We did a single pass through where we replaced 14 pairs (the (101,32) pair) and thus reduced our tokens from 489 - 14 to get 475.

In [15]:
def get_stats(ids):
    counts = {}
    for pair in zip(ids, ids[1:]): # A pythonic way to iterate consecutive elements in parallel
        counts[pair] = counts.get(pair, 0) + 1
    return counts

def merge(ids, pair, idx):
    # in the list of ints (ids), replace all consecutive occurences of pair with the new token idx
    newids = []
    i = 0
    while i < len(ids):
        # if we are not at the very last position AND the pair matches, replace it
        if i < len(ids) - 1 and ids[i] == pair[0] and ids[i+1] == pair[1]:
            newids.append(idx)
            i += 2 
        else:
            newids.append(ids[i])
            i += 1
    return newids

# ---
vocab_size = 276 # our desired final vocab size for this example
num_merges = vocab_size - 256
ids = list(tokens) # makes a copy so we don't destroy the original list

merges = {} # (int, int) -> int | child1, child2 merges
for i in range(num_merges):
    stats = get_stats(ids)
    pair = max(stats, key=stats.get)
    idx = 256 + i
    print(f"merging {pair} into new token {idx}")
    ids = merge(ids, pair, idx)
    merges[pair] = idx

merging (101, 32) into new token 256
merging (32, 111) into new token 257
merging (100, 32) into new token 258
merging (105, 110) into new token 259
merging (99, 111) into new token 260
merging (114, 32) into new token 261
merging (97, 110) into new token 262
merging (116, 104) into new token 263
merging (97, 116) into new token 264
merging (115, 32) into new token 265
merging (262, 258) into new token 266
merging (101, 110) into new token 267
merging (260, 100) into new token 268
merging (259, 103) into new token 269
merging (116, 32) into new token 270
merging (116, 111) into new token 271
merging (112, 114) into new token 272
merging (257, 102) into new token 273
merging (258, 98) into new token 274
merging (101, 108) into new token 275


Notice that even our newly minted tokens are, in turn, eligible for merging as we continue to interate through. 

In [16]:
print("tokens length:", len(tokens))
print("ids length:", len(ids))
print(f"compression ratio: {len(tokens) / len(ids):.2f}X")

tokens length: 489
ids length: 362
compression ratio: 1.35X


It's important to remember that a tokenizer is a completely seperate & independent module from the LLM itself. It has its own training dataset/corpus which, in turn, can be completely different than the dataset/corpus used to train the model.
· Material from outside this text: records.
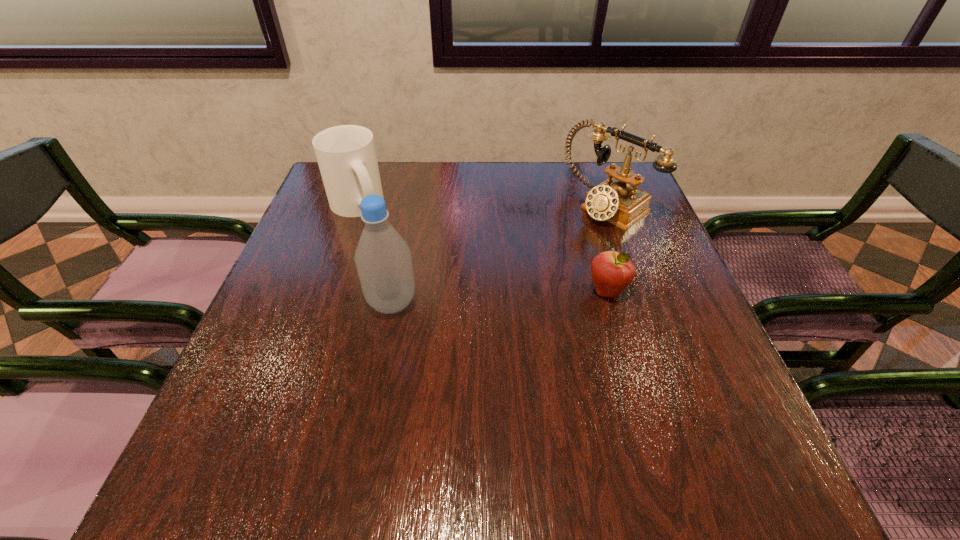 Locate an element on the screen. The width and height of the screenshot is (960, 540). vacant space situated 0.140m on the handle side of the third tallest object is located at coordinates (403, 245).

The width and height of the screenshot is (960, 540). Identify the location of vacant space situated 0.360m on the dial number of the third shortest object. (483, 292).

The width and height of the screenshot is (960, 540). Identify the location of vacant region located on the dial number of the third shortest object. (505, 276).

The width and height of the screenshot is (960, 540). Identify the location of vacant space located on the dial number of the third shortest object. (476, 296).

The image size is (960, 540). Identify the location of mug that is at the far edge. (346, 155).

Locate an element on the screen. This screenshot has width=960, height=540. telephone located in the far edge section of the desktop is located at coordinates (614, 200).

This screenshot has width=960, height=540. I want to click on object that is at the left edge, so click(x=346, y=155).

Find the location of `apple located at the right edge`. apple located at the right edge is located at coordinates [612, 272].

Image resolution: width=960 pixels, height=540 pixels. Find the location of `telephone at the right edge`. telephone at the right edge is located at coordinates (614, 200).

Identify the location of object at the far left corner. This screenshot has width=960, height=540. (346, 155).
Later on the LLM only ever sees the BPE tokens and never deals directly with any text. 

## Decoding

Given a sequence of integers in the range [0, vocab_size], what is the text? 

In [17]:
vocab = {idx: bytes([idx]) for idx in range(256)}
for (p0, p1), idx in merges.items():
    vocab[idx] = vocab[p0] + vocab[p1] # adding two byte-objects together, concat

def decode(ids):
    # given ids (list of integers), returns a Python string
    tokens = b"".join(vocab[idx] for idx in ids)
    text = tokens.decode("utf-8")
    return text

We want to be careful with this current decode implementation. It can throw an error when we pass in `128` for decoding 

In [18]:
vocab = {idx: bytes([idx]) for idx in range(256)}
for (p0, p1), idx in merges.items():
    vocab[idx] = vocab[p0] + vocab[p1] # adding two byte-objects together, concat

def decode(ids):
    # given ids (list of integers), returns a Python string
    tokens = b"".join(vocab[idx] for idx in ids)
    text = tokens.decode("utf-8")
    return text

print(decode([128]))

UnicodeDecodeError: 'utf-8' codec can't decode byte 0x80 in position 0: invalid start byte

In [19]:
vocab = {idx: bytes([idx]) for idx in range(256)}
for (p0, p1), idx in merges.items():
    vocab[idx] = vocab[p0] + vocab[p1] # adding two byte-objects together, concat

def decode(ids):
    # given ids (list of integers), returns a Python string
    tokens = b"".join(vocab[idx] for idx in ids)
    text = tokens.decode("utf-8", errors='replace') # this is how we address the potential for decode errors
    return text

print(decode([128]))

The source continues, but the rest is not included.